* _Data for review_:
***
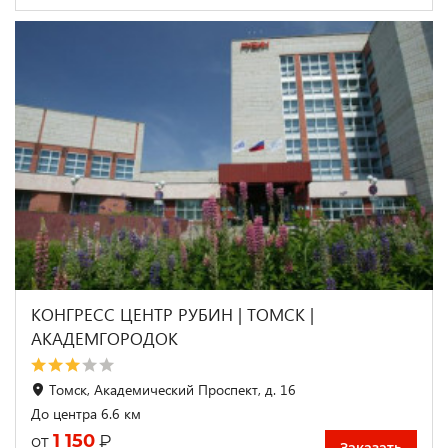
КОНГРЕСС ЦЕНТР РУБИН | ТОМСК |
АКАДЕМГОРОДОК
Томск, Академический Проспект, д. 16
До центра 6.6 км
1 150
₽
от
Заказать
***
* _Exercise aim_: Leave the images out and transcribe the rest of the material exactly.

* _Response box_:
КОНГРЕСС ЦЕНТР РУБИН | ТОМСК |
АКАДЕМГОРОДОК
Томск, Академический Проспект, д. 16
До центра 6.6 км
1 150
₽
от
Заказать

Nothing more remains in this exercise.